Providing confidence is the key to a long-standing and healthy investor relationship. This means sharing openly, being transparent, and listening to their feedback in order to strengthen your business.

How many investors are female? ›

Women and investing by the numbers. 71 percent of Gen Z women are investing in the stock market, according to a 2023 Fidelity survey, outpacing older generations, with 63 percent of millennials, 55 percent of Gen X and 57 percent of baby boomers, according to a 2023 Fidelity study.

Do women make better investors? ›

Women investors tend to achieve positive returns and outperform men by 40 basis points, according to research from Fidelity Investments, based on an analysis of annual performance for 5.2 million accounts.

How do women invest differently from men? ›

“Our research shows that female investors do a lot of analysis and record keeping. They have a slight advantage here, because ego does not get in the way for them as much as for men. This has been demonstrated by the fact that women are generally more diligent as they tend to respect their stop losses more often.”

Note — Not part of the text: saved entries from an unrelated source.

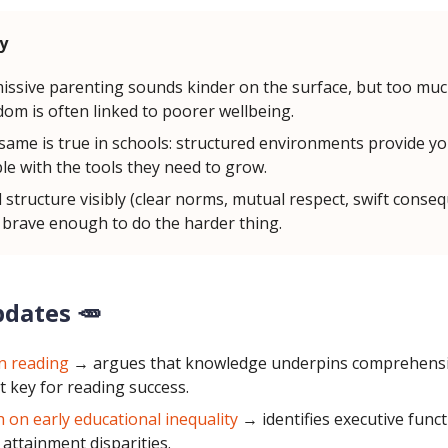
y
issive parenting sounds kinder on the surface, but too mu
dom is often linked to poorer wellbeing.
same is true in schools: structured environments provide y
le with the tools they need to grow.
d structure visibly (clear norms, mutual respect, swift conse
 brave enough to do the harder thing.
pdates 🥕
on reading
→
argues that knowledge underpins comprehens
t key for reading success.
 on early educational inequality
→ identifies executive func
n attainment disparities.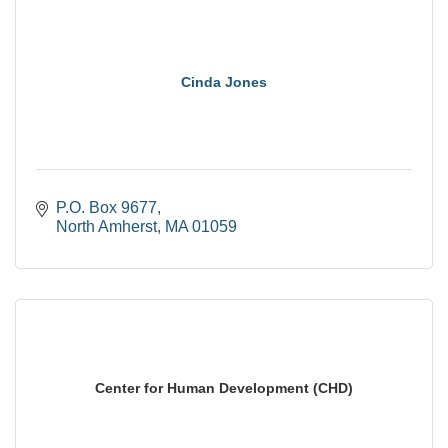
Cinda Jones
P.O. Box 9677
North Amherst
MA
01059
Center for Human Development (CHD)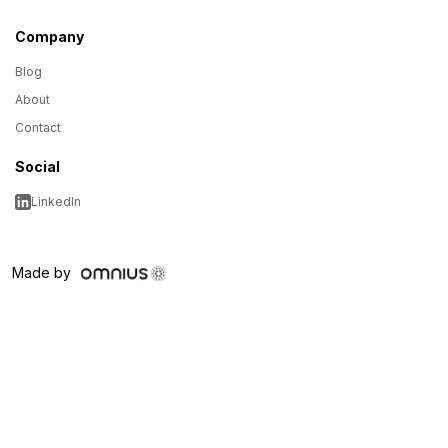
Company
Blog
About
Contact
Social
LinkedIn
Made by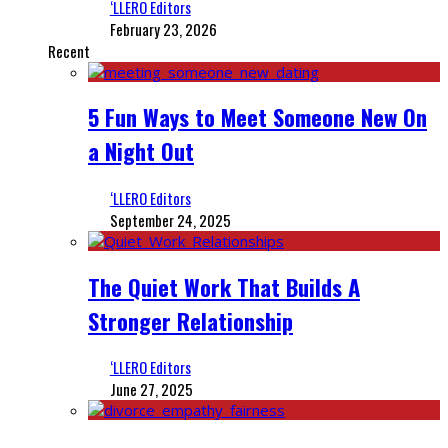
‘LLERO Editors
February 23, 2026
Recent
5 Fun Ways to Meet Someone New On
a Night Out
‘LLERO Editors
September 24, 2025
The Quiet Work That Builds A
Stronger Relationship
‘LLERO Editors
June 27, 2025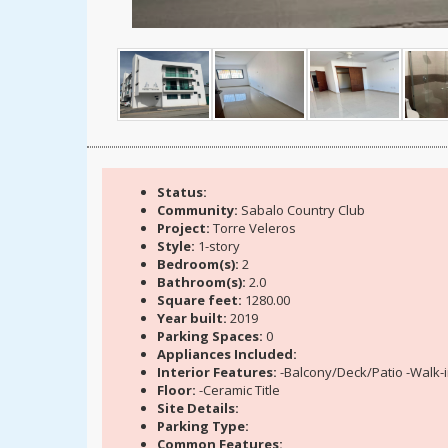
Status:
Community:
Sabalo Country Club
Project:
Torre Veleros
Style:
1-story
Bedroom(s):
2
Bathroom(s):
2.0
Square feet:
1280.00
Year built:
2019
Parking Spaces:
0
Appliances Included:
Interior Features:
-Balcony/Deck/Patio -Walk-i
Floor:
-Ceramic Title
Site Details:
Parking Type:
Common Features: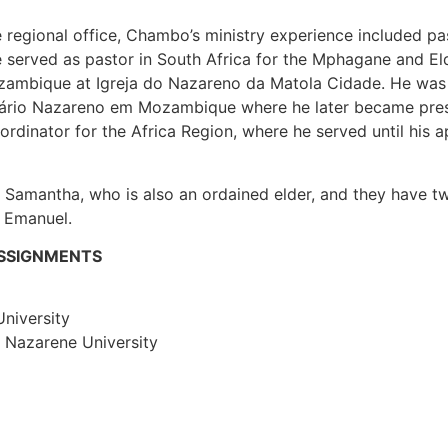
e regional office, Chambo’s ministry experience included pa
e served as pastor in South Africa for the Mphagane and E
zambique at Igreja do Nazareno da Matola Cidade. He was
inário Nazareno em Mozambique where he later became pre
dinator for the Africa Region, where he served until his a
o Samantha, who is also an ordained elder, and they have tw
, Emanuel.
ASSIGNMENTS
niversity
t Nazarene University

What drives investor confidence? ›

When the economy is stable, investors are more likely to have confidence in the markets. Another factor is transparency. Investors need to have access to accurate information about the markets, companies, and products they are investing in. Lack of transparency can lead to suspicion and mistrust.

What affects investor confidence? ›

This note sets forth an economic framework for understanding and analyzing two primary elements of investor confidence: 1) optimism regarding the risk and expected return inherent to securities issued by corporations and other entities; and 2) trust in protections against potential losses from possible expropriations ...

What determines investor confidence? ›

Investor confidence refers to the willingness of investors to undertake financial activities in the market by leveraging all available opportunities. This is influenced by their perception of risk and expected returns, which is a critical driver of economic and financial fluctuations.

Who is the best female investor? ›

Top Female Angel Investors According to Exit Rate
RankAngel InvestorNumber of Investments
1Kim Perell26
2Marissa Mayer28
3Caterina Fake29
4Constance Freedman47
18 more rows

How to invest in females? ›

By logging all your income and expenses, you can allocate what goes where using our 50/30/20 rule, where 20% of your salary goes to your savings and investments. By building a budget you can actually stick to, you're well on your way to the investing universe.

Which gender is more likely to invest? ›

A study of working adults found that males are 91% more likely than females to be invested in the stock market. With every year of age, the odds of being invested in the stock market increased by 3%.

What makes a women high valued? ›

She places value in the way people treat themselves and wants everyone to hold themselves to their best standards. In short, a high-value woman is a person who has a high level of self-confidence and has the inspirational power to change others for the better.

What makes a woman successful in business? ›

Women can better prepare themselves for a successful career by being confident in their abilities, transparent with their opinions, and active in encouraging a culture where everyone feels empowered to support gender parity in the workplace.

Why are women better traders than men? ›

Women don't take that many risks

A study by Capital.com in 2022 showed that women traders were more likely to put bigger stop losses and exit trades when they are hit, when compared to men who put narrower stop losses and are more likely to move or cancel them, even when the trade goes against them.

Why do women make better traders? ›

Women tend to take less risk than men, reflecting their performance in the financial market. Risk-taking is a big part of trading, but high risk can greatly impair one's trading performance. Women are preservative by nature, which makes them more inclined to prioritize capital preservation.